Л ю б о в ь Д м и т р и е в н а
Поскольку от меня вы отреклись,
Надеюсь, душу вашу не спалила.
Б е л ы й
Не я отрекся, а поэт-теург.
Теперь уж в «Балаганчике» яснее
Предстали и для вас мои упреки.
Как совместить призыв к Прекрасной Даме
В его стихах, чем нас он всех пленил,
Как Данте иль Петрарка новых дней,
С его отказом не от мистики,
Пускай он заявляет: «Я не мистик!»,
А смысла высшего любви, что в вас
Его поэзией воплощено?
Я ж предостерегал: "Куда идешь?
Опомнись!
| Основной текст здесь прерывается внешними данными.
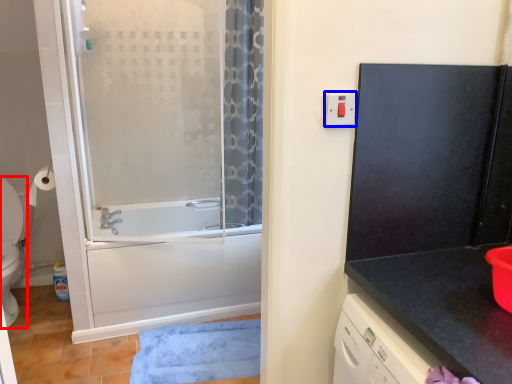 Question: Among these objects, which one is nearest to the camera, toilet (highlighted by a red box) or electric outlet (highlighted by a blue box)?

Choices:
 (A) toilet
 (B) electric outlet

Answer: (B) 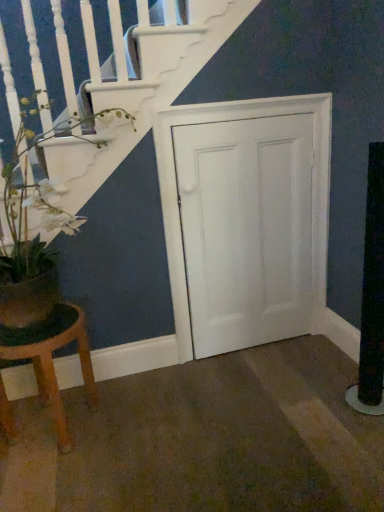 The image size is (384, 512). Find the location of `vacant space to the left of white wood door at center`. vacant space to the left of white wood door at center is located at coordinates 190,378. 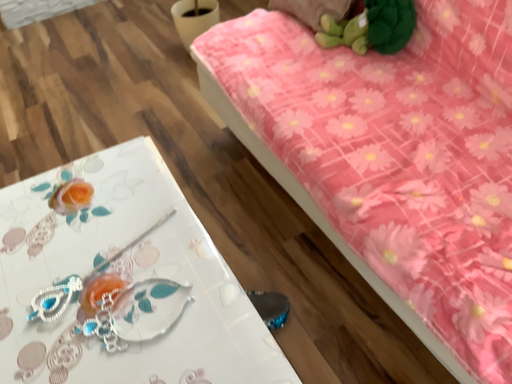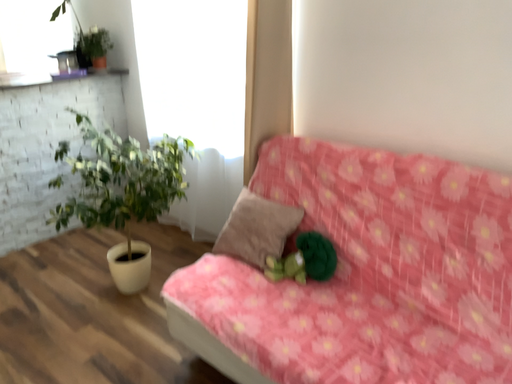 Question: How did the camera likely rotate when shooting the video?

Choices:
 (A) rotated downward
 (B) rotated upward

Answer: (B) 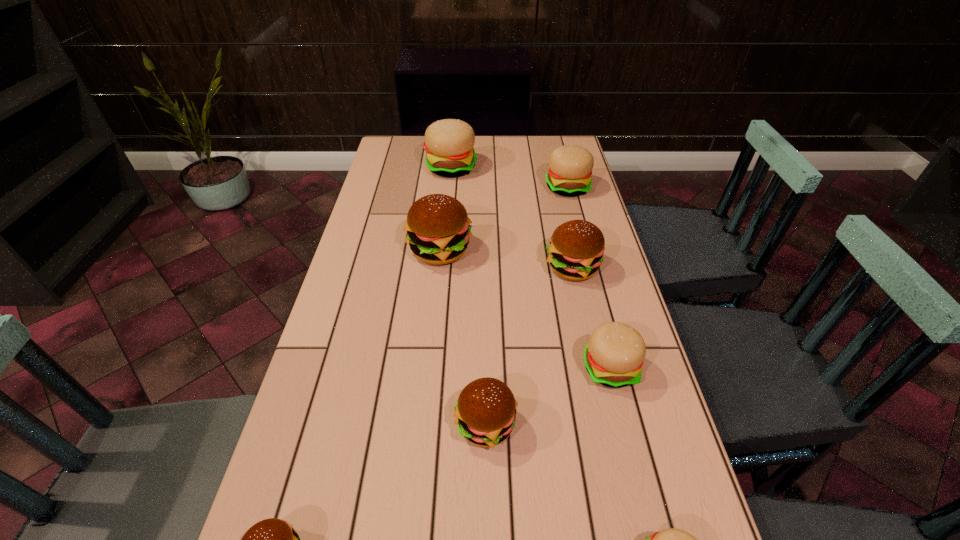 At what (x,y) coordinates should I click in order to perform the action: click on free point that satisfies the following two spatial constraints: 1. on the front side of the biggest beige hamburger; 2. on the right side of the sixth farthest hamburger. Please return your answer as a coordinate pair (x, y). The width and height of the screenshot is (960, 540). Looking at the image, I should click on (427, 424). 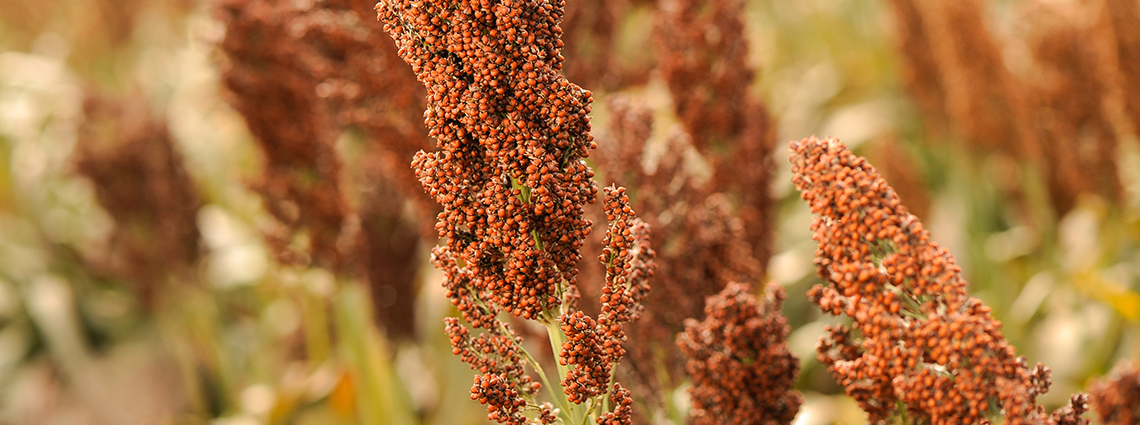 This screenshot has height=425, width=1140. Identify the location of green plants. (50, 303).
Или брось, забудь ты – Тайну,
Врученную тебе, как видно, даром.
Нельзя одновременно быть и с Богом,
И с чертом".
Л ю б о в ь Д м и т р и е в н а
Знаю, письма я читала.
Всю эту заумь, лестную когда-то,
Я – Вечной Женственности воплощенье,
Сказать по правде, не взлюбила я.
Б е л ы й
Так, что ж вы оскорбились за него?
Не он ли вас воспел, чтоб ныне бросить
И в небесах, сходящую на землю,
И на земле, несущуюся ввысь?!
И где тут ложь? И я ли в ней повинен?
Л ю б о в ь Д м и т р и е в н а
Вы кружитесь вокруг меня, как бес.
Остановитесь, ради Бога.
Б е л ы й
Правда!
Л ю б о в ь Д м и т р и е в н а
Что вы хотите мне сказать? Нельзя ль
Ясней, попроще, как глаза сияют
Фарфоровые ваши, аж слепят;
Да и ресницы чудны... Как у женщин,
Густые, длинные, на зависть...
Б е л ы й
Боже!
Я думал, помирились мы и вместе
Все можем жить и в братстве, и в любви.
Л ю б о в ь Д м и т р и е в н а
И в братстве, и в любви? Что ж это будет?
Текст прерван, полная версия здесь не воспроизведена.